C’est sur ce terrain très concret que la Ville de Roubaix a lancé un marché public d’insertion et de qualification professionnelle. La mission porte sur l’entretien, la médiation et le désherbage du cimetière. Elle doit servir à la fois à tenir le lieu et à soutenir des parcours de retour vers l’emploi.
Le point pratique, pour les candidats, tient au calendrier. Un avis rectificatif publié le 30 avril a repoussé la date limite de remise des offres au 19 mai 2026 à midi. Le marché, référencé 26SER009, est prévu pour douze mois. Il n’est pas divisé en lots, ne prévoit pas de visite obligatoire et n’est pas présenté comme un marché réservé. Une structure d’insertion ne peut donc pas se fier au seul intitulé: il faut lire le règlement de consultation pour vérifier les conditions, les critères et la place exacte donnée à l’accompagnement.

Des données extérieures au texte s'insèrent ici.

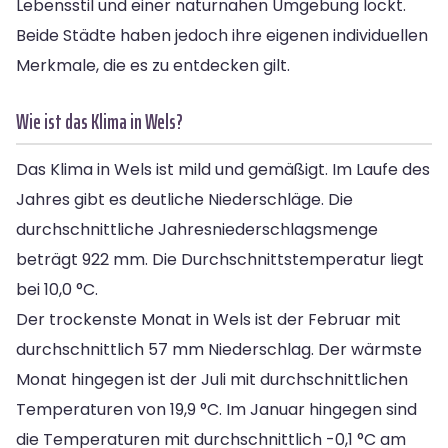
Lebensstil und einer naturnahen Umgebung lockt.
Beide Städte haben jedoch ihre eigenen individuellen
Merkmale, die es zu entdecken gilt.
Wie ist das Klima in Wels?
Das Klima in Wels ist mild und gemäßigt. Im Laufe des
Jahres gibt es deutliche Niederschläge. Die
durchschnittliche Jahresniederschlagsmenge
beträgt 922 mm. Die Durchschnittstemperatur liegt
bei 10,0 °C.
Der trockenste Monat in Wels ist der Februar mit
durchschnittlich 57 mm Niederschlag. Der wärmste
Monat hingegen ist der Juli mit durchschnittlichen
Temperaturen von 19,9 °C. Im Januar hingegen sind
die Temperaturen mit durchschnittlich -0,1 °C am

À Roubaix, ce type de support de travail n’est pas anecdotique. Selon l’Insee, le taux de chômage des 15-64 ans y atteignait 26,4 % en 2022, et le taux de pauvreté des ménages 46 % en 2021. L’intérêt d’un tel marché se comprend dans ce contexte: proposer une activité réelle, visible et encadrée. L’insertion par l’activité économique repose justement sur ce principe. En France, la Dares a recensé 168 800 nouveaux contrats en structures d’insertion en 2024.
Le choix du cimetière donne aussi du relief à la mission. Depuis l’extension des règles dites « zéro phyto » aux cimetières, l’entretien repose davantage sur des méthodes mécaniques, manuelles ou différenciées. Cela demande du temps, de la régularité et une vraie attention au rendu. Dans un cimetière, l’herbe entre deux sépultures n’est jamais perçue comme une simple question d’espaces verts. Elle touche au respect des morts, à l’accueil des familles et à la tenue d’un lieu partagé.
Reste à savoir ce que la Ville mettra précisément derrière le mot « médiation ». L’avis ne détaille pas encore s’il s’agit d’accueil, d’orientation, de présence de terrain ou de prévention des tensions. Mais sa présence dans l’intitulé compte. Elle suggère que la mission ne se réduit pas à désherber des allées: elle suppose aussi une attention aux usagers du lieu.
Il ne faut pas faire dire à ce marché plus qu’il ne dit. Il ne réglera pas, à lui seul, les difficultés d’emploi à Roubaix. Mais il montre comment un marché municipal ordinaire peut produire autre chose qu’une prestation technique: du travail accompagné, une présence utile et un cimetière mieux tenu. Pour les candidats concernés, le prochain geste est simple: ouvrir le dossier, vérifier les critères et déposer avant le 19 mai.